6. Continue measuring and recording pH using sterile dropper on a daily basis to understand how pH changes during the lacto-fermentation process.
7. At the end of 2 weeks, the vegetables should be nice and crispy and ready to eat!

1. Fill 15ml conical tube with 8ml of a sugar solution
2. Mix the 7% yeast solution to be a uniform suspension. Fill the remainder of the tube (~7ml) with yeast solution such that the meniscus rises above the lip of the tube. 
3. Replace cap onto tube — because of holes, there will be a small squirt of solution to come out. 
   • NOTE: make sure that there are no sizeable air bubbles in the tube
4. Invert the tube, and place in a large beaker filled with water (preheated to 40 °C). Place this beaker into a water bath or onto a hot plate to maintain temperature 
   • NOTE: you can also test the effect of temperature on fermentation by adjusting temperature of water bath or hot plate
5. Immediately mark the bottom of the CO₂ bubble (if there is one). Mark this point at 5 minute intervals for 30 minutes.
6. At the end of the experiment, record the level of CO₂ produced at each time interval by emptying the tube, filling with water to the mark, and pouring the water into a graduated cylinder or onto a balance for accurate measurement

What conclusions can you draw about the metabolism efficiency of different substrates by S. cerevisiae?

1. Clean and ideally sanitize equipment (e.g. dishwasher or chemical sanitizer—bleach, StarSan, etc.)
   • Brewing Container: 1 L container e.g. pyrex beaker, wide mouth ball jar, or measuring cup
   • Spoons (2; one for sugar, one for stirring tea)
   • Thermometer
   • Storage Container (size depends on how much broth will be left over e.g. the difference between the volume of your storage jars and 1 L; container should seal with a lid)
2. Heat 1 L water to boiling (e.g. use an electric kettle, pot on the stove, or beaker on a hot plate)
3. Pour ~850 ml of water into the Brewing Container. Let cool to 170F.
4. Add 3 bags of green (or black) tea (~6g tea) and let steep for 10 minutes.
5. Tug on bags 10 times to disperse the brewed tea. Discard tea bags.
6. Add 150 g sucrose (table sugar; ¾ C) and stir until dissolved.
7. Bring the water up to 1 L with the excess boiled water.
8. Cool to room temperature (in a fridge (~30 min), freezer (keep a close eye on it), or on the counter overnight)
9. Label the brewed tea/sugar mixture, and use to start your kombucha culture.
   • Note: this is a good stopping point as the sugar-tea can be stored for several weeks in a sealed container if good sanitation was followed.

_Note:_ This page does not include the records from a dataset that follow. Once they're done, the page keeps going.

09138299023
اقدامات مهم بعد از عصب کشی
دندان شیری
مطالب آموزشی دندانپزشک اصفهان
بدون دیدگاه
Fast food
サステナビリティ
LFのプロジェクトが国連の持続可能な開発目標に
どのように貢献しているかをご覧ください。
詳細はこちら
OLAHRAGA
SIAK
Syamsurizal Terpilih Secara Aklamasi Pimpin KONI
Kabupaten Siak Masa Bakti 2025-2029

What experimental question do you have in terms of how something might affect the production and composition of kombucha?

How will you test this?

Set up your tubes and water bath in such a way that the gas produced in each fermentation will rise to the tops of the tubes and volumes of gas can be marked with a permanent marker or waxed pencil.

In the example at right, plastic tubes were used with a few holes poked into each plastic cap. The tubes were filled with yeast solution and food source (e.g. glucose), covered, and inverted quickly into the water bath. The samples should be held inside the tubes and displaced into the water bath as gas is produced.

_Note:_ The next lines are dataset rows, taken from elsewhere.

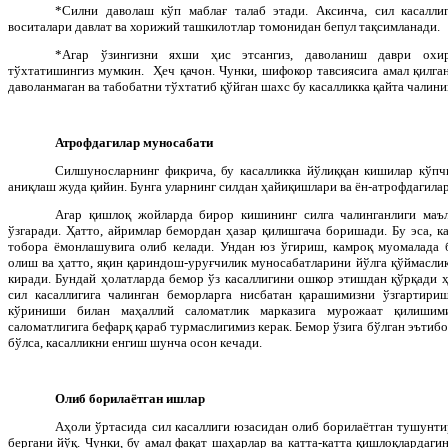
*Силни даволаш кўп маблағ талаб этади. Аксинча, сил касалли
воситалари давлат ва хорижий ташкилотлар томонидан бепул тақсимланади.
*Агар ўзингизни яхши ҳис этсангиз, даволаниш даври охири
тўхтатишингиз мумкин. Ҳеч қачон. Чунки, шифокор тавсиясига амал қилган
даволанмаган ва табобатни тўхтатиб қўйган шахс бу касалликка қайта чалин
Атрофдагилар муносабати
Силшуносларнинг фикрича, бу касалликка йўлиққан кишилар кўпч
аниқлаш жуда қийин. Бунга уларнинг силдан ҳайиқишлари ва ён-атрофдагила
Агар қишлоқ жойларда бирор кишининг силга чалинганлиги маъл
ўзгаради. Ҳатто, айримлар бемордан ҳазар қилишгача боришади. Бу эса, к
тобора ёмонлашувига олиб келади. Ундан юз ўгириш, камроқ муомалада 
олиш ва ҳатто, яқин қариндош-уруғчилик муносабатларини йўлга қўймасли
киради. Бундай ҳолатларда бемор ўз касаллигини ошкор этишдан қўрқади 
сил касаллигига чалинган беморларга нисбатан қарашимизни ўзгартириш
кўриниши билан маҳаллий саломатлик марказига мурожаат қилишим
саломатлигига бефарқ қараб турмаслигимиз керак. Бемор ўзига бўлган эътиб
бўлса, касалликни енгиш шунча осон кечади.
Олиб борилаётган ишлар
Аҳоли ўртасида сил касаллиги юзасидан олиб борилаётган тушунт
бергани йўқ. Чунки, бу амал фақат шаҳарлар ва катта-катта қишлоқлардаги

A similar setup can be used with test tubes and stoppers with holes or using a glass slide to invert each tube into the bath before sliding off the slide and allowing the fermentation gas produced to displace the yeast solution. You may also be able to use a typical gas collection apparatus from a chemistry laboratory at your school.

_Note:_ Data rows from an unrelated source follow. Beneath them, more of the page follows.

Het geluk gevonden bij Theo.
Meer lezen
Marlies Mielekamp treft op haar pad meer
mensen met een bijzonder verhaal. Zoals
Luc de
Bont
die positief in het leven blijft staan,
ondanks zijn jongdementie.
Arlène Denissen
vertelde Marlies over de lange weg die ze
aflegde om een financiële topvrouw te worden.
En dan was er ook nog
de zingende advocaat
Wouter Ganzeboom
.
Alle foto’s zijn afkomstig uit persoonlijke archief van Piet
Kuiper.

Finally, volumes of gas can be determined by emptying a marked tube and filling it with water exactly to the mark. Then that water can be poured into a graduated cylinder of appropriate size to determine the volume of gas produced.

Guiding the Inquiry

Think about how you can design an experiment to test this question, keeping in mind the inclusion of an appropriate control. Remember, a simple design makes for elegant results.

Write out your procedure, step by step to test your experimental question. Create a proper data table to easily record and share your results. Was your hypothesis supported by the data?  Why or why not?